De verzending door verdachte [verdachte] van opblaasbare boten via [bedrijf 4] naar Nederland in de periode van 2 tot en met 6 april 2021
Op basis van de bewijsmiddelen is naar het oordeel van de rechtbank komen vast te staan dat verdachte [verdachte] vier postpakketten vanuit Groot-Brittannië naar het adres van ‘ [naam 2] ’ te Hoorn heeft verstuurd. In deze postpakketten zaten twee vloerdelen voor een opblaasbare rubberboot en twee opgevouwen en niet opgeblazen rubberboten.
Verdachten [verdachte] en [medeverdachte] hebben hierover middels chatgesprekken contact met elkaar gehad. Ook heeft verdachte [medeverdachte] hierover contact gehad met ‘ [naam 3] ’. Verdachte [medeverdachte] vertelt in dat chatgesprek met [naam 3] dat hij in Nederland is vanwege de post die bij [naam 2] is aangekomen.
De opslag van buitenboordmotoren en jerrycans in de opslagbox bij [bedrijf 3] te Den Haag op 5 april 2021
Uit de bewijsmiddelen blijkt dat verdachten [verdachte] en [medeverdachte] op 5 april 2021 samen buitenboordmotoren en jerrycans in de opslagbox van verdachte [verdachte] bij [bedrijf 3] te Den Haag hebben opgeslagen.
De aanschaf van 100 zwemvesten bij [bedrijf 1] op 7 april 2021
Gebleken is dat verdachten [verdachte] en [medeverdachte] in de nacht van 6 op 7 april 2021 samen in een hotel te Rijswijk hebben verbleven. Zij zijn op 7 april 2021 samen in de Seat van verdachte [verdachte] naar [bedrijf 3] te Den Haag gereden. Op diezelfde datum heeft verdachte [verdachte] telefonisch 100 reddingsvesten besteld bij [bedrijf 1] . Op basis van de bewijsmiddelen is de rechtbank van oordeel dat het verdachte [medeverdachte] is geweest die op de achtergrond van het telefoongesprek tussen verdachte [verdachte] en [bedrijf 1] is te horen en verdachte [verdachte] aanwijzingen geeft over het aantal te bestellen reddingsvesten.
Voorbereidingshandelingen
Voor een bewezenverklaring van het plegen van voorbereidingshandelingen als bedoeld in artikel 46 van het Wetboek van Strafrecht is vereist dat verdachte een misdrijf heeft voorbereid waar een gevangenisstraf van acht jaar of meer op staat, dat hij voorbereidingsmiddelen heeft verworven en voorhanden heeft gehad en dat die voorwerpen bedoeld waren om dat misdrijf mee te begaan. Met “dat misdrijf” wordt gedoeld op het misdrijf dat is voorbereid en dus niet op de voorbereiding zelf. Dat misdrijf moet met voldoende bepaaldheid blijken, maar niet is vereist dat de tijd, plaats en de wijze van uitvoering vaststaat.

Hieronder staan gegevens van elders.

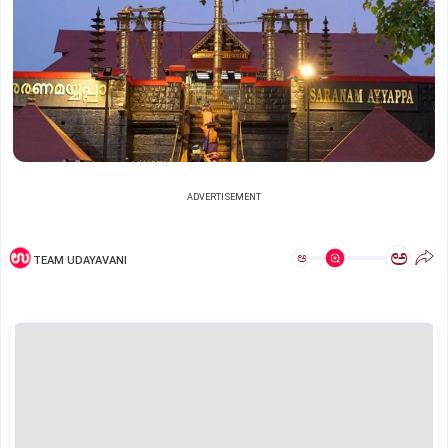
ADVERTISEMENT
ಅ
ಅ
TEAM UDAYAVANI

Verdachte heeft ter zitting verklaard dat hij van plan was meerdere personen naar Groot-Brittannië te smokkelen en dat de rubberboten, buitenboordmotoren en zwemvesten daarvoor bedoeld waren. Daarmee kan worden vastgesteld dat verdachte het (misdadige) doel had om mensen te smokkelen.
Dit leidt de rechtbank tot de conclusie dat verdachte de rubberboten, buitenboordmotoren, reddings-/zwemvesten, geldbedragen, mobiele telefoons, een auto (Seat kenteken [kenteken] ) en een opslagbox bij [bedrijf 3] heeft verworven en voorhanden heeft gehad in het kader van de voorbereiding van mensensmokkel.
Medeplegen
De rechtbank ziet zich voor de vraag gesteld of de rol van verdachte moet worden geduid als medepleger. Voor medeplegen is een nauwe en bewuste samenwerking tussen de verdachten vereist, waarbij de bijdrage van verdachte intellectueel en/of materieel van voldoende gewicht moet zijn. Of daarvan sprake is, hangt af van de concrete feiten en omstandigheden van het geval.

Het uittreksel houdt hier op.